I think it’s worth starting by defining branding – to understand why you should really spend your time thinking about it. Perhaps it is easier to say what branding is not: it is not a logo, although it is part of branding; and it is not a product, a service or a promise. A company’s branding is a result: it is the feeling and perception generated in each person, by the brand story that is told, demonstrated and/or experienced.
A few years ago, Canon did a fantastic experiment: they hired 5 photographers to photograph the same subject. There was only one difference in the process: it told a different story, about who the subject was, to each photographer. The result was spectacularly different. When they combined the photographers and their results, it didn’t even look like they had photographed the same person.

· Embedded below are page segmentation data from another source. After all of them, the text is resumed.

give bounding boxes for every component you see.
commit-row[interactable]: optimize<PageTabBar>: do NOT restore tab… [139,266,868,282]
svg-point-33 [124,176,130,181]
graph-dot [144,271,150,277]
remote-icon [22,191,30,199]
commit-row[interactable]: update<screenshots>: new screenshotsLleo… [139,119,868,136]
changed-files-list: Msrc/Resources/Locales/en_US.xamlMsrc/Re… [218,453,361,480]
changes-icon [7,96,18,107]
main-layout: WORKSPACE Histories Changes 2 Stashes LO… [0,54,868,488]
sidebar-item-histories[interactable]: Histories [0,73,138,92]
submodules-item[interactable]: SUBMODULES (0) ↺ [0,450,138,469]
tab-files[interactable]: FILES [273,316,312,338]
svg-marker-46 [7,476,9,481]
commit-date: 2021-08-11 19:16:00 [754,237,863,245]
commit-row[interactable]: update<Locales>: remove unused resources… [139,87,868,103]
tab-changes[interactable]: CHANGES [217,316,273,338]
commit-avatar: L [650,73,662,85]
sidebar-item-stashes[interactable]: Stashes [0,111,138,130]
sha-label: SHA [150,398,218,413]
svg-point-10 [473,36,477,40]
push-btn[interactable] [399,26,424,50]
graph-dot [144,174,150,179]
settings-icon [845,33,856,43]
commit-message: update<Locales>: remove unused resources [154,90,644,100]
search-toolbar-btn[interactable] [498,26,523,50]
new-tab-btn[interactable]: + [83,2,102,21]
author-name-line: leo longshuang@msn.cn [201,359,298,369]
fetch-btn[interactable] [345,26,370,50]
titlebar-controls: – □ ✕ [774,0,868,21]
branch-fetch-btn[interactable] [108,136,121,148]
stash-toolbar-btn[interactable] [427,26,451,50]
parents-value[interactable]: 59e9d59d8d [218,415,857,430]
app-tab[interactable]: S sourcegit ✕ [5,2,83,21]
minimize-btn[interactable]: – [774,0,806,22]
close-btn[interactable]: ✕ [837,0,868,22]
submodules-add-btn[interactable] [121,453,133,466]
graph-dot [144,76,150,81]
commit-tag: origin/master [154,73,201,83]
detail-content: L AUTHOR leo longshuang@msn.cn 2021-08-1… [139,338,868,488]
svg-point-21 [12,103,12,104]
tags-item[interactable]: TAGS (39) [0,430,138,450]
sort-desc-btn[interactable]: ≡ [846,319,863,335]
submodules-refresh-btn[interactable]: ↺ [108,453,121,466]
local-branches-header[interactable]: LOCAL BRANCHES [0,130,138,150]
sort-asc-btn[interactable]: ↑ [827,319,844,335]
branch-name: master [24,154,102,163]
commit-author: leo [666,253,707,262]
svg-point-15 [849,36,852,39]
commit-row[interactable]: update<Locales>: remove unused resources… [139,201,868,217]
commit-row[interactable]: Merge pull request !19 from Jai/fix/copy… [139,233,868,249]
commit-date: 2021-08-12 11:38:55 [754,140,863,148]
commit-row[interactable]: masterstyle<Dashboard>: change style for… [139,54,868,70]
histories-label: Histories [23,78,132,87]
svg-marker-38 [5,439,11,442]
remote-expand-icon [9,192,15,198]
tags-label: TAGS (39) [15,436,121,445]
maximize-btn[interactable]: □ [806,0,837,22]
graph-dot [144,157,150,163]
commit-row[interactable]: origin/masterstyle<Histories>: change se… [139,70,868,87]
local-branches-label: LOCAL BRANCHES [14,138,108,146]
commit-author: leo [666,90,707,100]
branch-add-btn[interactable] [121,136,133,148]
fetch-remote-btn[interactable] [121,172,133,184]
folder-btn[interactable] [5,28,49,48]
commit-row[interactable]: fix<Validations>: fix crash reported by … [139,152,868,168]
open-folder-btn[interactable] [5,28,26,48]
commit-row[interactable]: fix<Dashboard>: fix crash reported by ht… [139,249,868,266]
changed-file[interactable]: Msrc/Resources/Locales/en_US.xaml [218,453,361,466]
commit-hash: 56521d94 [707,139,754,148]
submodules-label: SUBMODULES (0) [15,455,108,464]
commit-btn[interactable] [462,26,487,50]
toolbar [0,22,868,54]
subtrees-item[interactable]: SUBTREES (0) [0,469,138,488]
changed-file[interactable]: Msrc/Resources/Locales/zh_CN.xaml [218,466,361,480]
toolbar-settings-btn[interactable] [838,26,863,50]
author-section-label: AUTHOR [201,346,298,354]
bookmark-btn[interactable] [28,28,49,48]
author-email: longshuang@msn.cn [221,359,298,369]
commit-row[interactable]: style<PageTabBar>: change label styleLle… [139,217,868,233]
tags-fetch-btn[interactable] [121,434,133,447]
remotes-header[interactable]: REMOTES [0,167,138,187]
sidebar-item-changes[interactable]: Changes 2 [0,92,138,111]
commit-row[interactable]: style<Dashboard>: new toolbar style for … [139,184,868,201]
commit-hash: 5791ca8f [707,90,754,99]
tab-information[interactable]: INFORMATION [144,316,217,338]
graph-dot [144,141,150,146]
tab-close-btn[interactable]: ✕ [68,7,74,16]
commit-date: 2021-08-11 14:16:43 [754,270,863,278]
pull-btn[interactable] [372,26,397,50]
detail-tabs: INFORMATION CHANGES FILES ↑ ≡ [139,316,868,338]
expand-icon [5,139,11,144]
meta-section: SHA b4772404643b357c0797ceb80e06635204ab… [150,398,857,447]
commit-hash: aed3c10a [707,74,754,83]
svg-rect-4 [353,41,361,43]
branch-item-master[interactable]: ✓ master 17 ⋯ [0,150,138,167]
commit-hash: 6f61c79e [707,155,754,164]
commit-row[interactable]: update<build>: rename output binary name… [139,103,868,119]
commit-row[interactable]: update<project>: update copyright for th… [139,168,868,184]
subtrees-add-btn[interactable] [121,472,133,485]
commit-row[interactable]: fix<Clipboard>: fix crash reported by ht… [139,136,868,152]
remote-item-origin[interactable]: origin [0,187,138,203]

That’s what branding is: a unique story told to people who receive it – and react to it – differently. And that is why companies materialize and document their brand – whether in visual terms, language, textures or music – in a document called, even today, “Brand Book”.
Part of my job is overseeing the development of new websites for Guestcentric clients and the numbers never cease to amaze me. Only 1 in 150 hotels has a comprehensive brand book. And only 1 in 50 hotels even has a manual for using the logo. This data – which reflects the reality in more than 50 countries – reveals the urgent need for a renewed focus on the importance of branding.
When a hotelier dreams of a new project, he instinctively starts with branding – he knows how to explain why he wants to lead that project; how you will make it unique and differentiating from the competition; and how it will dazzle and delight your guests…at this stage, the branding is present and very much alive. And that’s good!